Support rallies for soldier who faces disciplinary hearing for sending classified information from his personal email which could have saved three lives

By  Ashley Collman

PUBLISHED: 23:32 EST, 26  October 2013 |  UPDATED: 23:34 EST, 26 October 2013

A well-intentioned honest mistake could cost  Major Jason Brezler his position as a Marine reservist.

Maj Brezler found himself in hot water last  summer when he responded to an email from  troops in Helmand Province,  Afghanistan who were inquiring about a local police chief named Sarwar Jan.

Jan was being given access to the base in  Delhi as part of the U.S. military’s exit strategy from the country.

Maj Jason Brezler, pictured in the middle on the right, will face a Marine hearing as early as next month for accidentally emailing classified information via his personal email accountMaj Jason Brezler, pictured in the middle on the right,  will face a Marine hearing as early as next month for accidentally emailing  classified information via his personal email account

 

Maj Brezler had prior knowledge of Jan, and  immediately replied to warn his fellow marines about the dangerous police chief  with ties to the Taliban. He also  reported that Jan was a noted child abuser and there were allegations he  sexually abused minors on U.S. bases in the past.

Immediately after sending the email, Maj  Brezler realized he had made a mistake and shouldn’t have sent the message from  his personal Yahoo email account. He  reported himself to the Marines and is now facing judgement. He could face a  Board of Inquiry hearing as early as next month where he will need to argue his  case for remaining a Marine.

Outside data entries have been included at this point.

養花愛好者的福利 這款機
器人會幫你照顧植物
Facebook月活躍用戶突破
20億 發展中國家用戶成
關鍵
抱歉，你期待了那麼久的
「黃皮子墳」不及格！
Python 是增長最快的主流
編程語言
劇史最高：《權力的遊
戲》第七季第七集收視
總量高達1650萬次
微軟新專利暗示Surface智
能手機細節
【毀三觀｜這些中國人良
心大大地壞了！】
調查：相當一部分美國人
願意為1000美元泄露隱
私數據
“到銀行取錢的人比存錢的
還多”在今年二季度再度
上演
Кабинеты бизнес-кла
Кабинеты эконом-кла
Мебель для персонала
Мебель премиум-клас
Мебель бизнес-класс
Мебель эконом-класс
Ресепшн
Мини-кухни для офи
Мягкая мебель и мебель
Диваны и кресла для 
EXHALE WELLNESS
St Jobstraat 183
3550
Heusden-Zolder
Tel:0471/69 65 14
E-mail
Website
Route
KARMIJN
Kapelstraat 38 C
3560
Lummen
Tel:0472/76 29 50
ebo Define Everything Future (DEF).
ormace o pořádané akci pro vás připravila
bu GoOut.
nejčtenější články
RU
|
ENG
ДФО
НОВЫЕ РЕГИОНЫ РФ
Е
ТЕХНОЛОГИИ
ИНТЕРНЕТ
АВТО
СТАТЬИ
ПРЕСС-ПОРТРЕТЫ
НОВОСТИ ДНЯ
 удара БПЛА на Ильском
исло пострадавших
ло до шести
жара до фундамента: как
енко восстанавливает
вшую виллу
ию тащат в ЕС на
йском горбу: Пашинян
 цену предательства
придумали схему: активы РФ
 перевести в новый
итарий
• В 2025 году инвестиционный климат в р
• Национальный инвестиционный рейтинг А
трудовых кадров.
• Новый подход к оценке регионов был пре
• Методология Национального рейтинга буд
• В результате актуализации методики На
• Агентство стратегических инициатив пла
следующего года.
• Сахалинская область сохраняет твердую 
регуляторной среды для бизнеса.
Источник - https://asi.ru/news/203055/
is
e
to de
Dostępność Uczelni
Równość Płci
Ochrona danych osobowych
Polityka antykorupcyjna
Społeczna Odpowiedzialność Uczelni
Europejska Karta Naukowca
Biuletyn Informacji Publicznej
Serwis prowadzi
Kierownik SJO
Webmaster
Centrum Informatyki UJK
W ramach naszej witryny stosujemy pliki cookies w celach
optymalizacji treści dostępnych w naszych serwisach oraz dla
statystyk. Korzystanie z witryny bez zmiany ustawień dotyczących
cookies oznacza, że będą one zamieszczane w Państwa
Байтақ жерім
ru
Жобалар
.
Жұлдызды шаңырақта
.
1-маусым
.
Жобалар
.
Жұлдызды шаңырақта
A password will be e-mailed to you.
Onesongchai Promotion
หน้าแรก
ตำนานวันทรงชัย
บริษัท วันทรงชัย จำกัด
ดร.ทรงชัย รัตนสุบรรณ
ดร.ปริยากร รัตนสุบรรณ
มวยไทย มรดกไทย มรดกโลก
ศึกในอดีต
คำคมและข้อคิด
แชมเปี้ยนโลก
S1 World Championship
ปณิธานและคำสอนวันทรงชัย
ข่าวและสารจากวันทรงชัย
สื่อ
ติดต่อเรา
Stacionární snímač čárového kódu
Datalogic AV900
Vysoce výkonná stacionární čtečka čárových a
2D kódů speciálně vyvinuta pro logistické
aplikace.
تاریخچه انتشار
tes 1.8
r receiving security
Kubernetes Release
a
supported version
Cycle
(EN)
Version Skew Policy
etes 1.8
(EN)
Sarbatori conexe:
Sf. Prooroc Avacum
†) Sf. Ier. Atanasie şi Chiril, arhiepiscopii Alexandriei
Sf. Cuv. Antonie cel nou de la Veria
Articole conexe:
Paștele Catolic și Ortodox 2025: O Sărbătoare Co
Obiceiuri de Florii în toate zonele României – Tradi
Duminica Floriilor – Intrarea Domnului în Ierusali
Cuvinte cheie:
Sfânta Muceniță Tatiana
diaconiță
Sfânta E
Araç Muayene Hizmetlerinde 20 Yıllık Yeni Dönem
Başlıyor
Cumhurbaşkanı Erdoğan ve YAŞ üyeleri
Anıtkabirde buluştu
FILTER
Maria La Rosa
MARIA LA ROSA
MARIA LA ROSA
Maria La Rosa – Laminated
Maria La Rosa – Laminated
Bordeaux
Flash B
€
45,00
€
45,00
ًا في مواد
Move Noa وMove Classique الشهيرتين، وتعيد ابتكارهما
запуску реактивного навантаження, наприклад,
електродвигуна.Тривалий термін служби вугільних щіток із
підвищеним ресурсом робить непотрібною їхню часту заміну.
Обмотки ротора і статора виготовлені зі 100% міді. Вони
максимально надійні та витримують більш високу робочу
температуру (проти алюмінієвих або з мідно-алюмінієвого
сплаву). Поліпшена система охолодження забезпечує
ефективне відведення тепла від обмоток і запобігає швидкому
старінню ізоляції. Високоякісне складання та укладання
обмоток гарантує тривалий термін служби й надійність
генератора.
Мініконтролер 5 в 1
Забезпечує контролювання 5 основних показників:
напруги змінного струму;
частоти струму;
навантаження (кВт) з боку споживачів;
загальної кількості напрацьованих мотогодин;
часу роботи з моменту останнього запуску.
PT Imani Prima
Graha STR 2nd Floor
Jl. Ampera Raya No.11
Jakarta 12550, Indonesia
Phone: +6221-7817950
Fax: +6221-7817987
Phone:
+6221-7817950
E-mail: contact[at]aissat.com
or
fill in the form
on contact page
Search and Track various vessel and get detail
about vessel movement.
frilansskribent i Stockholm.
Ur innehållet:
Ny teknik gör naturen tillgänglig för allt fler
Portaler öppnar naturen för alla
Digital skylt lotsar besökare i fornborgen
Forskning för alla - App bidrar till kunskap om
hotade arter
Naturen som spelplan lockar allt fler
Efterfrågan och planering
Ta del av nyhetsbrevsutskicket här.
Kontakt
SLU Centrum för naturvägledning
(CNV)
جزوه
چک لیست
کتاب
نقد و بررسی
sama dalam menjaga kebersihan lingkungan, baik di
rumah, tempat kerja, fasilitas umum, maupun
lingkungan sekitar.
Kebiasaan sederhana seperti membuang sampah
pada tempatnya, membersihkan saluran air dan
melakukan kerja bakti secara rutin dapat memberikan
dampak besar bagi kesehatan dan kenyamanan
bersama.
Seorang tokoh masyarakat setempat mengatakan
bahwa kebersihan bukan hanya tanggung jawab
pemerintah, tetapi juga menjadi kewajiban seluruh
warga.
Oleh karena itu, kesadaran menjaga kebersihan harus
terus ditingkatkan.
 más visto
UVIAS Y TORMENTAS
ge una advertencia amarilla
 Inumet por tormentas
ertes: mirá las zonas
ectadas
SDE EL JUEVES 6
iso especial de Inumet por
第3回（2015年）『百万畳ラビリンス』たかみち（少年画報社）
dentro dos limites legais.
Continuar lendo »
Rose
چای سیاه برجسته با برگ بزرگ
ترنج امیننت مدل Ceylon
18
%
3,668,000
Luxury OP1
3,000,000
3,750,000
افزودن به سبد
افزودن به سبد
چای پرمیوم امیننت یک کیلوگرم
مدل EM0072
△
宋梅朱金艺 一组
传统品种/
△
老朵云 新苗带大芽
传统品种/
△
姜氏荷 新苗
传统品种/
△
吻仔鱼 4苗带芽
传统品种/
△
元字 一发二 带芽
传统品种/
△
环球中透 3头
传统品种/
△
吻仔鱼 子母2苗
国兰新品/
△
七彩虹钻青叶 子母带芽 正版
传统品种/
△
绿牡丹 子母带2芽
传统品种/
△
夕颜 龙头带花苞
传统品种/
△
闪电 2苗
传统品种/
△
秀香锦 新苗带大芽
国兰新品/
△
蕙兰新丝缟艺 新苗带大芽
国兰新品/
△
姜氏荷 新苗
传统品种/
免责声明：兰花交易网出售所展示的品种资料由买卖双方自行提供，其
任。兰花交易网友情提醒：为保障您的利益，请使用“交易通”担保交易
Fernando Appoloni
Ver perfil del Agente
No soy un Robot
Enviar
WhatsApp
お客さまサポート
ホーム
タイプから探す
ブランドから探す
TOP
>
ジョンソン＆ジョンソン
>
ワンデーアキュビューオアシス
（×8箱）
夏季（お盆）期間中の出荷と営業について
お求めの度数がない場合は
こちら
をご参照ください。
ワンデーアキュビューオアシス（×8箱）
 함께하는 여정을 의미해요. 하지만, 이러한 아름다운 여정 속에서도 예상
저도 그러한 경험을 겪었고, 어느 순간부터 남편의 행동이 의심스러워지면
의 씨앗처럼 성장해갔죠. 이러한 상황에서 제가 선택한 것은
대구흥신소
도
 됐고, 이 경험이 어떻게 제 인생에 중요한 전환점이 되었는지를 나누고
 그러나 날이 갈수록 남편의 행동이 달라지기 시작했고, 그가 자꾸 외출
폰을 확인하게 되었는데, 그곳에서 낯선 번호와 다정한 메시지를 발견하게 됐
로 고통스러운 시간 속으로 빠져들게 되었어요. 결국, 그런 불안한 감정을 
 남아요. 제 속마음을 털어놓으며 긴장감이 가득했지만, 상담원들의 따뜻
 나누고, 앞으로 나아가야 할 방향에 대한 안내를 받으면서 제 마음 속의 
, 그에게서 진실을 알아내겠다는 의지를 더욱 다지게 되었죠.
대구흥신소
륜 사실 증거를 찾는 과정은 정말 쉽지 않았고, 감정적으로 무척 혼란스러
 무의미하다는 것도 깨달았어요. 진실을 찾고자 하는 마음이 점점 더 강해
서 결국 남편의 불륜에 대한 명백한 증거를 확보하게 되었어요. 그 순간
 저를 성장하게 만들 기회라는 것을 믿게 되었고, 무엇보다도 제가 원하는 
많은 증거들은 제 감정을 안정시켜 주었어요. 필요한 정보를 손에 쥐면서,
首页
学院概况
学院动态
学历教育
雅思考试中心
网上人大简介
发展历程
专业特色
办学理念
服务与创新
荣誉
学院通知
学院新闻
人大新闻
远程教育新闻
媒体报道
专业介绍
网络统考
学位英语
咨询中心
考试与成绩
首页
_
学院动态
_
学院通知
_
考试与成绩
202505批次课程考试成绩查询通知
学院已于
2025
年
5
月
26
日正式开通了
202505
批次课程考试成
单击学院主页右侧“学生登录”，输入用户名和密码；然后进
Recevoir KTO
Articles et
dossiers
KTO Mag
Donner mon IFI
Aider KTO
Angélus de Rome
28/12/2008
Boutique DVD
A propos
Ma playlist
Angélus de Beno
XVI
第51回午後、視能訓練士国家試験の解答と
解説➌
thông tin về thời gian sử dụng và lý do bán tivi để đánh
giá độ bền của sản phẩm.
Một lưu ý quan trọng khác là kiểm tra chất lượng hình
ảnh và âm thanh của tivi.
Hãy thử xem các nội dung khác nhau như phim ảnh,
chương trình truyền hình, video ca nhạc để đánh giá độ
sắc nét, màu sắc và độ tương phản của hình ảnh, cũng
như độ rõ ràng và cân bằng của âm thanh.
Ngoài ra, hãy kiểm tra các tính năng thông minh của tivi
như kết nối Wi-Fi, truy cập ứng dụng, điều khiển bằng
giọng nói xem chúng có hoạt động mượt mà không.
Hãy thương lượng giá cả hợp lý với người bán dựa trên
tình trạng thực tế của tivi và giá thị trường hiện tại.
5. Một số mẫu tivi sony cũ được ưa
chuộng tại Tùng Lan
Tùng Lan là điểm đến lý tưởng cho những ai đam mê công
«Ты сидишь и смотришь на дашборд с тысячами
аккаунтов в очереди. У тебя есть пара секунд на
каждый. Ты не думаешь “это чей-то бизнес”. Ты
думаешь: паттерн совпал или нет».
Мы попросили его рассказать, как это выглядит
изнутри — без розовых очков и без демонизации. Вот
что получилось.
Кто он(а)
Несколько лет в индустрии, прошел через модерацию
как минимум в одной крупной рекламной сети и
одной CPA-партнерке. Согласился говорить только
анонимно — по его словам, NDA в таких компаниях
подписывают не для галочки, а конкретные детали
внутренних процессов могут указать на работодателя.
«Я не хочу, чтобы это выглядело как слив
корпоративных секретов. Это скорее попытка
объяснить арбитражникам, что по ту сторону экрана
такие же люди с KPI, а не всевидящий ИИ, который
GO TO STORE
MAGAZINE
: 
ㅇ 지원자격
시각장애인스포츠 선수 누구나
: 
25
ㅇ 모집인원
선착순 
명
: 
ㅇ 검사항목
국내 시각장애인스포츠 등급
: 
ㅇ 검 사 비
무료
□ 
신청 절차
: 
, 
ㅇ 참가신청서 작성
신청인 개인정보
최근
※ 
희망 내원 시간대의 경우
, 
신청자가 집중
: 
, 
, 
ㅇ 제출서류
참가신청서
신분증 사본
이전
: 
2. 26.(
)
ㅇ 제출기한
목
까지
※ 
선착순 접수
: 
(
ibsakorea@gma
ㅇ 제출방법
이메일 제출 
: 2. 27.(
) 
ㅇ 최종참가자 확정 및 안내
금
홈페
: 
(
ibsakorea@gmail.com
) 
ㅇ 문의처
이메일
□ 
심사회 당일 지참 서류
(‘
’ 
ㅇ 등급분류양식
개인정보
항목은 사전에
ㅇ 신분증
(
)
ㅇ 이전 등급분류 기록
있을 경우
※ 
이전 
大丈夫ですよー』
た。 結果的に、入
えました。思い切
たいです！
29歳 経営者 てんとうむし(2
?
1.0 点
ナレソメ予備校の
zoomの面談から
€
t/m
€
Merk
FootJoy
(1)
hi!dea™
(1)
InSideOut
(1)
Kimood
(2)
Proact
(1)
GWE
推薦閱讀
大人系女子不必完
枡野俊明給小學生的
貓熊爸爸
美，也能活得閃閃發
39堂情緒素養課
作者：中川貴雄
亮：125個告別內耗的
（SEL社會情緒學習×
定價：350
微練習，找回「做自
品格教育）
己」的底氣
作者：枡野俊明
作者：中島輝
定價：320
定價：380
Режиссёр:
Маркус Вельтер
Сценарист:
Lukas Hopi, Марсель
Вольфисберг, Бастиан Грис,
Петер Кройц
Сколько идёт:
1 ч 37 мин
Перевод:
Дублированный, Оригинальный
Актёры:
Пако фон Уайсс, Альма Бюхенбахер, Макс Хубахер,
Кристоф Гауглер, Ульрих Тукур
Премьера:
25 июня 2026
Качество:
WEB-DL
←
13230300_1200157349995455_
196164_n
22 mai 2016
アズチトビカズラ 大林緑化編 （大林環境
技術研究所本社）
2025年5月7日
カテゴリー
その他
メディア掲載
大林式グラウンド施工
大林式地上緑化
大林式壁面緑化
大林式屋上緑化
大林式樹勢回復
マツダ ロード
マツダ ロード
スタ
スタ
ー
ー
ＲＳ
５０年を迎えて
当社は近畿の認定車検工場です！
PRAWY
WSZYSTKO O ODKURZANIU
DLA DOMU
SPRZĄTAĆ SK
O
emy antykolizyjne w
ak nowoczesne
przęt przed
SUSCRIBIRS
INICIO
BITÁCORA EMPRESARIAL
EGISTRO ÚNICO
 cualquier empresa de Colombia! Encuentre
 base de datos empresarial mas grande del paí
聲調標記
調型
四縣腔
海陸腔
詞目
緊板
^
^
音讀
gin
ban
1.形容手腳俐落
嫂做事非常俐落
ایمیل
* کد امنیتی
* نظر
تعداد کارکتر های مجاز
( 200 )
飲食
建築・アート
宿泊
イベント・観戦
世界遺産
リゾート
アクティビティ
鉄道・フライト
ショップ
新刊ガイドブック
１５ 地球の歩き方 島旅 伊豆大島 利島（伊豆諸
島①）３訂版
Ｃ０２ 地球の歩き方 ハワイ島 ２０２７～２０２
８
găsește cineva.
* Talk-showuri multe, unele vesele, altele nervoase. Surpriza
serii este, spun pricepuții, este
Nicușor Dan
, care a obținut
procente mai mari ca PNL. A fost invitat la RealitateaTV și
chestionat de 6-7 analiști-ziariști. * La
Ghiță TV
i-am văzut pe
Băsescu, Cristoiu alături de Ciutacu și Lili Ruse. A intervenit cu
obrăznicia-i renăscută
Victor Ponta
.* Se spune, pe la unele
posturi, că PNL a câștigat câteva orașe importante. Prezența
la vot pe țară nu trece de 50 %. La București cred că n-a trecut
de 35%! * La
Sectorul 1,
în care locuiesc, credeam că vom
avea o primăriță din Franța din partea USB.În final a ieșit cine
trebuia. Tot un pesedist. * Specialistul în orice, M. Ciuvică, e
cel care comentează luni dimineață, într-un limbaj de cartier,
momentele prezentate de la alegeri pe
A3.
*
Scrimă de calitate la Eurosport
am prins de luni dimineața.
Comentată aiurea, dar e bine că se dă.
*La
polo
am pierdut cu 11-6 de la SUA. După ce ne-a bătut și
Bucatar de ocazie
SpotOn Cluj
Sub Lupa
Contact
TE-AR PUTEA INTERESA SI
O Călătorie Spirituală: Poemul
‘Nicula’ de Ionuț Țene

But punishment for the email is causing an  uproar among politicians and high-ranking military leaders since his email was a  harbinger for a deadly attack carried out at the forward operating base in Delhi  by one of Jan’s boy assistants.

The assistant, who is believed to be one of  Jan’s sexual-abuse victims, opened fire in a base gym on August 10, 2012 and  killed three American soldiers: Staff Sergeant Scott Dickinson, Corporal Richard  Rivera and Lance Corporal George Buckley, Jr.

Warning: Shortly after sending a warning email to soldiers in Helmand Province about Sarwar Jar, one of Sanwar Jar's assistants shot and killed three soldiers on the base. Above, the body of victim Staff Sgt Scott Dickinson is brought back to the U.S. 

Warning: Shortly after sending a warning email to  soldiers in Helmand Province about Sarwar Jar, one of Sanwar Jar’s assistants  shot and killed three soldiers on the base. Above, the body of victim Staff Sgt  Scott Dickinson is brought back to the U.S.

 

Maj Brezler lives in New York and in addition  to being a Marine reservist, is a New York City fireman.

Kevin Carroll, Maj Brezler’s lawyer who is  working pro bono, said it was ‘inconceivable that a combat Marine and New York  City fireman, such as Jason Brezler, would have lied or stayed silent when  marines in Afghanistan sought his advice on an emergency force protection  issue.’

New York Senator Kristen Gillibrand and  Representative Peter King have both written letters backing their fellow New  Yorker. Rep King called it ‘unfair’ that  Maj Brezler would be punished for his ‘good-faith effort to warn his fellow  Marines.

‘The Marines and the (New York City) Fire  Department need more good men such as Maj Brezler, not less,’ Rep King  wrote.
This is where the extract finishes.